WHAT YOU SHOULD DO: Every single entry below should be reproduced verbatim.

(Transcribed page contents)
********************

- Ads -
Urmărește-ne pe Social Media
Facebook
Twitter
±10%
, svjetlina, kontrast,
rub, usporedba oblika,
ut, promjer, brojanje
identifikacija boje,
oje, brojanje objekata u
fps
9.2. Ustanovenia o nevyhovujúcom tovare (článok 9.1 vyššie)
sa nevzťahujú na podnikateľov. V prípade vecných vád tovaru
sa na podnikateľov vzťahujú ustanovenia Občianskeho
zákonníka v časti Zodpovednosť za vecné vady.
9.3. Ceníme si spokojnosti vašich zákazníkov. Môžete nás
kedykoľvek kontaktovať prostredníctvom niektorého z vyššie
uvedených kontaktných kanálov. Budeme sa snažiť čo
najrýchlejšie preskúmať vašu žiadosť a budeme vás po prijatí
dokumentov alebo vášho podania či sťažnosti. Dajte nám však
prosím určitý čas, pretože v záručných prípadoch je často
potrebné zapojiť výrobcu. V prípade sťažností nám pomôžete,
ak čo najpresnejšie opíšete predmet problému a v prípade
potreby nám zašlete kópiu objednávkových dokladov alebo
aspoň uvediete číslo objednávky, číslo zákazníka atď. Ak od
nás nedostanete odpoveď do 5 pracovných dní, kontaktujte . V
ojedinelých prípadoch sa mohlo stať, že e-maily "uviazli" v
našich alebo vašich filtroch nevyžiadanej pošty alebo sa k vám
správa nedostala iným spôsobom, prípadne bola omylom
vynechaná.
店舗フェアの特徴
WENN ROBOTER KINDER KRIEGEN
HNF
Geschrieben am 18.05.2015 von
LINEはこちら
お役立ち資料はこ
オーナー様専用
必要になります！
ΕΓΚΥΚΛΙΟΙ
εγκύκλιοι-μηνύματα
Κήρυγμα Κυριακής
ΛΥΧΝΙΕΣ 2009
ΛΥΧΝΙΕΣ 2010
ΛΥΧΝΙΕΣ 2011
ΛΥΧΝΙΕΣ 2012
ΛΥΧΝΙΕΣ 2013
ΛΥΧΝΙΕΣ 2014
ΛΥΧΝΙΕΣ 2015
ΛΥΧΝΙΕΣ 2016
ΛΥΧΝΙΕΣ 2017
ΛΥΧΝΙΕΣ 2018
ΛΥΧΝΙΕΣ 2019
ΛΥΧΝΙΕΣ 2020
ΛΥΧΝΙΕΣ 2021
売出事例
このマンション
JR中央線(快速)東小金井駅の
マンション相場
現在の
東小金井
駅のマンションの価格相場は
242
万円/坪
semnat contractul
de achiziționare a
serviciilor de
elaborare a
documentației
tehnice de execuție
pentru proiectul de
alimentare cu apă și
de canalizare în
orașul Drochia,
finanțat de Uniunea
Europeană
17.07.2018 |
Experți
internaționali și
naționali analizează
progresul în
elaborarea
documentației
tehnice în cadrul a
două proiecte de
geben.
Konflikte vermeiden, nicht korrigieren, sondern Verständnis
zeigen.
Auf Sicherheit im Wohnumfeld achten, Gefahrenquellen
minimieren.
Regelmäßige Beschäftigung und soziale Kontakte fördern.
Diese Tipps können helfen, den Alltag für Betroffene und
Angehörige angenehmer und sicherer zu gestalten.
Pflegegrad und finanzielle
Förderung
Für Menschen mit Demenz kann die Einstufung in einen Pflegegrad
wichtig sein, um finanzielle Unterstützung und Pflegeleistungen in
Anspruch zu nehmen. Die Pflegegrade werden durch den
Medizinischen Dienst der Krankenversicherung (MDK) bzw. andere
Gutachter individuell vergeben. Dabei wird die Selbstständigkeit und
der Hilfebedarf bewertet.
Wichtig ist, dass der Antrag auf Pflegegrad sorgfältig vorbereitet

********************

REPLY:
- Ads -
Urmărește-ne pe Social Media
Facebook
Twitter
±10%
, svjetlina, kontrast,
rub, usporedba oblika,
ut, promjer, brojanje
identifikacija boje,
oje, brojanje objekata u
fps
9.2. Ustanovenia o nevyhovujúcom tovare (článok 9.1 vyššie)
sa nevzťahujú na podnikateľov. V prípade vecných vád tovaru
sa na podnikateľov vzťahujú ustanovenia Občianskeho
zákonníka v časti Zodpovednosť za vecné vady.
9.3. Ceníme si spokojnosti vašich zákazníkov. Môžete nás
kedykoľvek kontaktovať prostredníctvom niektorého z vyššie
uvedených kontaktných kanálov. Budeme sa snažiť čo
najrýchlejšie preskúmať vašu žiadosť a budeme vás po prijatí
dokumentov alebo vášho podania či sťažnosti. Dajte nám však
prosím určitý čas, pretože v záručných prípadoch je často
potrebné zapojiť výrobcu. V prípade sťažností nám pomôžete,
ak čo najpresnejšie opíšete predmet problému a v prípade
potreby nám zašlete kópiu objednávkových dokladov alebo
aspoň uvediete číslo objednávky, číslo zákazníka atď. Ak od
nás nedostanete odpoveď do 5 pracovných dní, kontaktujte . V
ojedinelých prípadoch sa mohlo stať, že e-maily "uviazli" v
našich alebo vašich filtroch nevyžiadanej pošty alebo sa k vám
správa nedostala iným spôsobom, prípadne bola omylom
vynechaná.
店舗フェアの特徴
WENN ROBOTER KINDER KRIEGEN
HNF
Geschrieben am 18.05.2015 von
LINEはこちら
お役立ち資料はこ
オーナー様専用
必要になります！
ΕΓΚΥΚΛΙΟΙ
εγκύκλιοι-μηνύματα
Κήρυγμα Κυριακής
ΛΥΧΝΙΕΣ 2009
ΛΥΧΝΙΕΣ 2010
ΛΥΧΝΙΕΣ 2011
ΛΥΧΝΙΕΣ 2012
ΛΥΧΝΙΕΣ 2013
ΛΥΧΝΙΕΣ 2014
ΛΥΧΝΙΕΣ 2015
ΛΥΧΝΙΕΣ 2016
ΛΥΧΝΙΕΣ 2017
ΛΥΧΝΙΕΣ 2018
ΛΥΧΝΙΕΣ 2019
ΛΥΧΝΙΕΣ 2020
ΛΥΧΝΙΕΣ 2021
売出事例
このマンション
JR中央線(快速)東小金井駅の
マンション相場
現在の
東小金井
駅のマンションの価格相場は
242
万円/坪
semnat contractul
de achiziționare a
serviciilor de
elaborare a
documentației
tehnice de execuție
pentru proiectul de
alimentare cu apă și
de canalizare în
orașul Drochia,
finanțat de Uniunea
Europeană
17.07.2018 |
Experți
internaționali și
naționali analizează
progresul în
elaborarea
documentației
tehnice în cadrul a
două proiecte de
geben.
Konflikte vermeiden, nicht korrigieren, sondern Verständnis
zeigen.
Auf Sicherheit im Wohnumfeld achten, Gefahrenquellen
minimieren.
Regelmäßige Beschäftigung und soziale Kontakte fördern.
Diese Tipps können helfen, den Alltag für Betroffene und
Angehörige angenehmer und sicherer zu gestalten.
Pflegegrad und finanzielle
Förderung
Für Menschen mit Demenz kann die Einstufung in einen Pflegegrad
wichtig sein, um finanzielle Unterstützung und Pflegeleistungen in
Anspruch zu nehmen. Die Pflegegrade werden durch den
Medizinischen Dienst der Krankenversicherung (MDK) bzw. andere
Gutachter individuell vergeben. Dabei wird die Selbstständigkeit und
der Hilfebedarf bewertet.
Wichtig ist, dass der Antrag auf Pflegegrad sorgfältig vorbereitet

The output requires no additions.